2

4 minutes de lecture

« Si les colons martiens, sous prétexte d’une quelconque politique écologique, cherchent à s’approprier le bien commun de l’humanité, la Fédération réagira avec toute la vigueur et la fermeté nécessaires. Le gouvernement fédéral saura rappeler à ces spoliateurs que toute installation martienne est le fruit d’investissements terriens. Aucun minerai, aucune espèce animale, ne saurait en aucun cas relever des seules juridictions locales ou même coloniales. En conséquence, je demande aux États Fédérés de voter l’expédition d’une force de sécurité antiterroriste sur Mars »

Déclaration du Président Mickey W. W. Prumt, cession extraordinaire de la Fédération Solaire – août 2232


Antoine mit un certain temps à reprendre ses esprits, affalé dans l’obscurité. La mémoire lui revint : le choc électrique, la chute contre la cuvette, le silence peuplé d’acouphènes. Tandis qu’il tentait de se relever, un panneau de communication s’alluma et fit jouer des ombres bleutés dans la cabine.

— Bonjour, fit une voix féminine. Je suis Tilajo, votre interface intelligente de gestion de la propreté humaine.

Il sursauta. Dans le lointain, l’écho d’une détonation fit trembler les parois. Après un instant de stupéfaction, il approcha de l’écran.

— Bonjour, Tilajo. Je suis Antoine Septime, coincé dans les toilettes du hall de débarquement. Peux-tu m’aider ?

La voix suave de la machine couvrit les craquements électriques.

— Bien sûr, Antoine. Je vérifie en ce moment l’état des circuits.

Antoine tambourina contre la paroi dans l’espoir que quelqu’un l’entendrait à l’extérieur.

— Le sas s’est pressurisé automatiquement suite à un incident, reprit la machine. L’ordinateur qui gère la base est muet. Je pense que l’alimentation est coupée.

Une explosion ébranla le sol.

— Qu’est-ce qui se passe ?

— Je ne sais pas, Antoine. Je viens de perdre la liaison avec le nœud central. La source d’oxygène de secours vient de s’enclencher. J’en déduis que nous sommes désormais séparés du complexe principal.

— Nom d’une bisque de homard ! Peux-tu me transmettre des images ?

L’écran se troubla, puis afficha un fond de couleur orangé aux contrastes mouvants. L’image du vaisseau de descente, nimbé de décharges lumineuses, noyé dans un brouillard de poussière, s’imprima dans le cadre. Une silhouette mécanique traversa l’écran et disparut par bonds saccadés.

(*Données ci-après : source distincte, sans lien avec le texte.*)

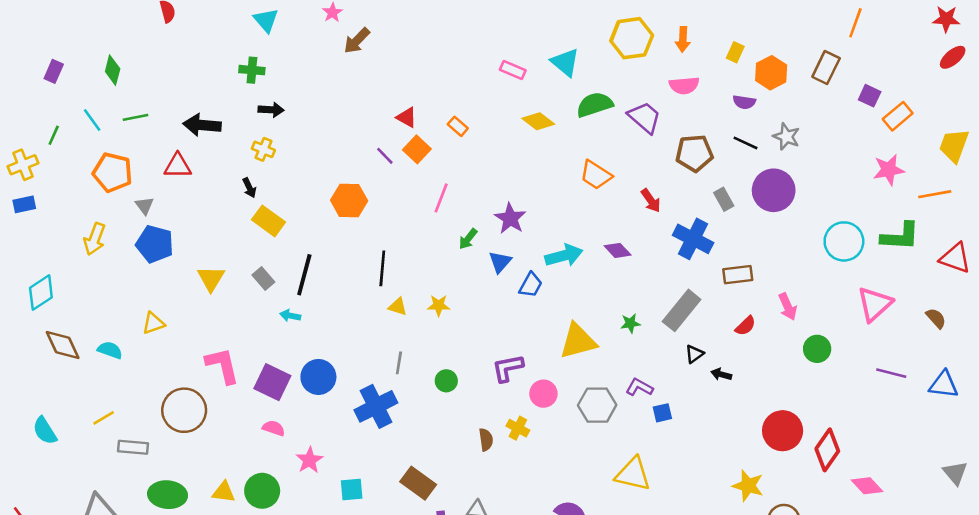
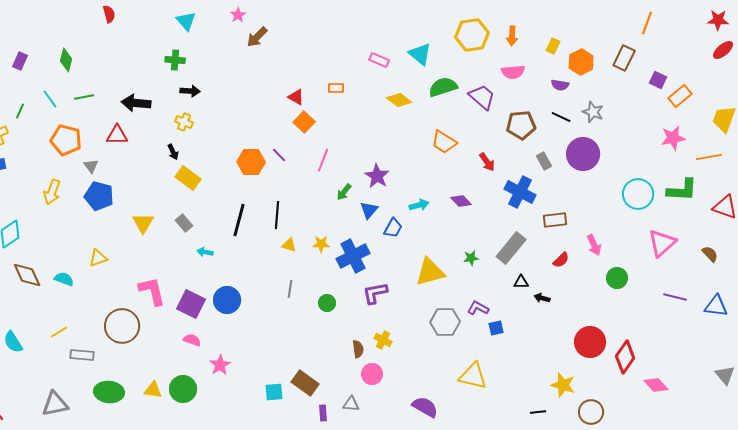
orange rectangle: (458, 126) -> (336, 88), moved, turned -42
purple line: (385, 156) -> (279, 155), moved
cyan arrow: (564, 256) -> (419, 205), size x0.7
black line: (304, 275) -> (239, 220), moved
black triangle: (694, 354) -> (521, 282), turned 35
pink circle: (543, 394) -> (372, 374), moved
blue cross: (376, 406) -> (353, 256), moved
cyan square: (352, 490) -> (274, 392), moved

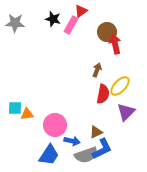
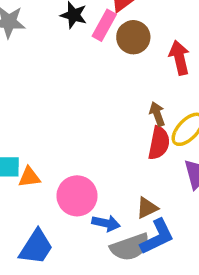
brown circle: (107, 32) -> (133, 37), moved
brown arrow: (97, 70) -> (157, 114), moved, turned -40
blue trapezoid: (49, 155) -> (36, 247), moved

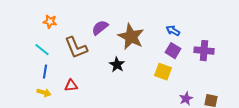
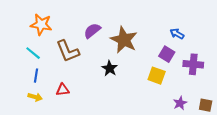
orange star: (50, 22) -> (41, 25), size x1.5
blue arrow: (173, 31) -> (177, 34), moved
purple cross: (204, 51) -> (193, 64), moved

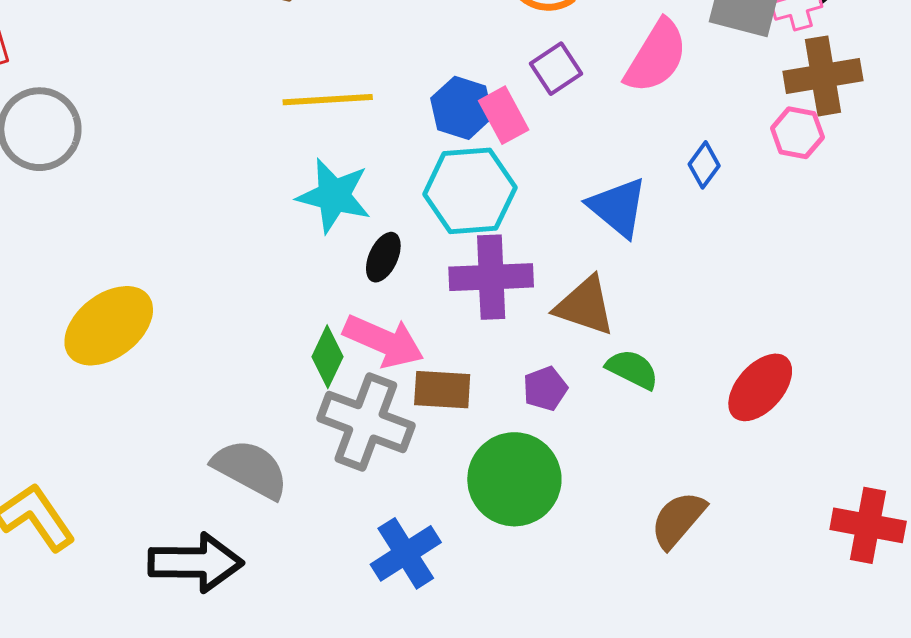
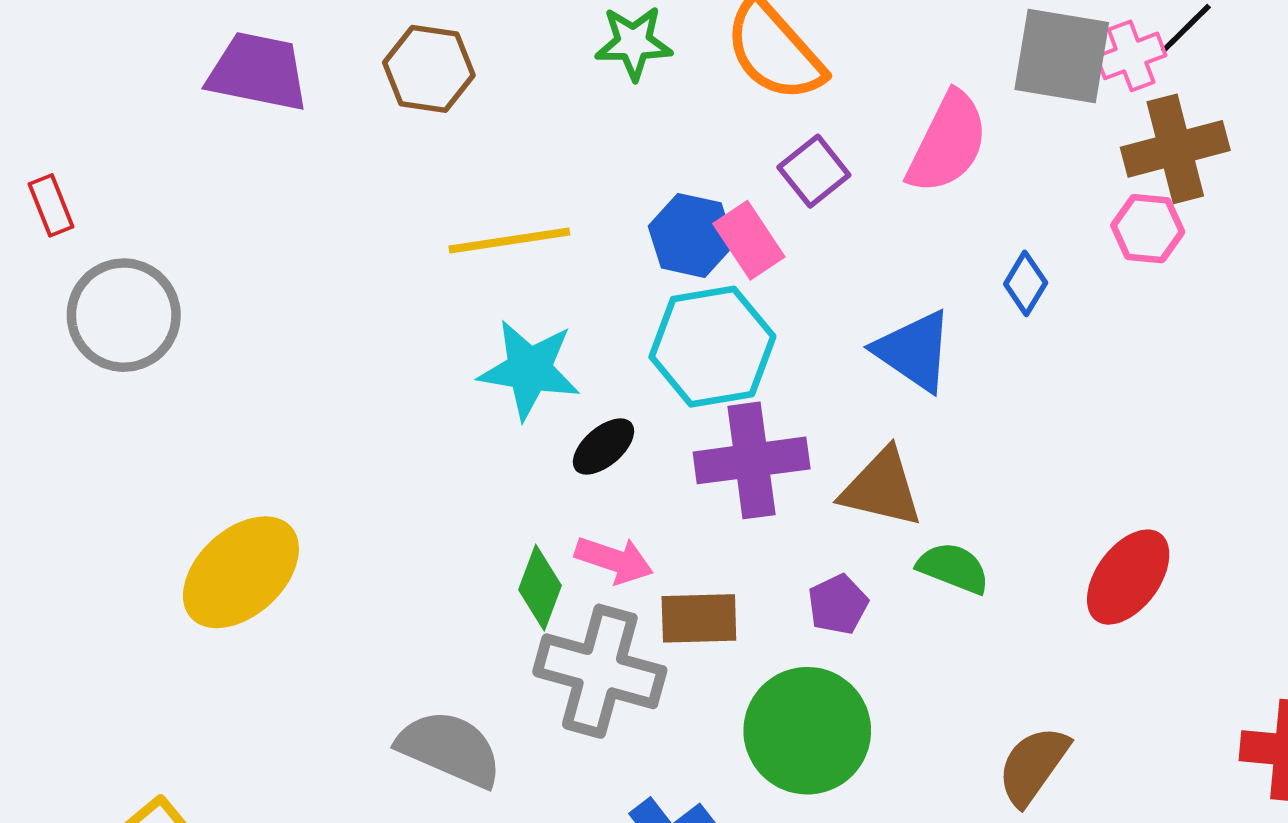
black ellipse: (383, 257) -> (604, 447), turned 30
pink arrow: (384, 341) -> (614, 560), size x0.7

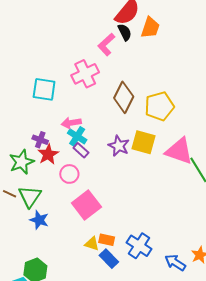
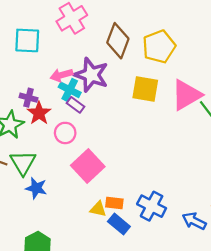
purple star: (119, 146) -> (91, 75), moved, size x1.4
pink triangle: (179, 151) -> (186, 95), turned -44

— C’est quoi ce capharnaüm ?

— Nous sommes connectés au réseau de surveillance extérieur, Antoine. Je n’arrive pas à me relier au circuit intérieur.

Il passa en revue toutes les caméras disponibles. Les images montraient un décor fantasmagorique, entrecoupé de silhouettes bondissantes et d’éclairs. Qu’est-ce que c’est que ce bronx en cuisine ?

Une voix lointaine, voilée, résonna dans la cabine, tirant Antoine de sa perplexité :

— Y’a quelqu’un ?

Il leva les yeux vers une bouche d’aération.

— Oui ! répliqua Antoine, la voix grimpant dans les aigus.

— Je suis bloqué dans les chiottes du hall 3 ! reprit la voix.

— Moi aussi ! hurla Antoine en réponse, pétri d’espoir.

— Qui êtes-vous ?

— Antoine Septime !

— Enchanté, Antoine. Moi c’est Richard Martial, seconde classe du régiment de descente de la Marine fédérale. Je n’ai plus d’électricité, impossible d’activer la commande d’ouverture.

— Idem ici !

— écoutez-moi, Antoine. Gardez votre calme et tout se passera bien.

— Ah… mais, je suis calme ! cria-t-il en escaladant le lavabo pour coller son oreille à la ventilation.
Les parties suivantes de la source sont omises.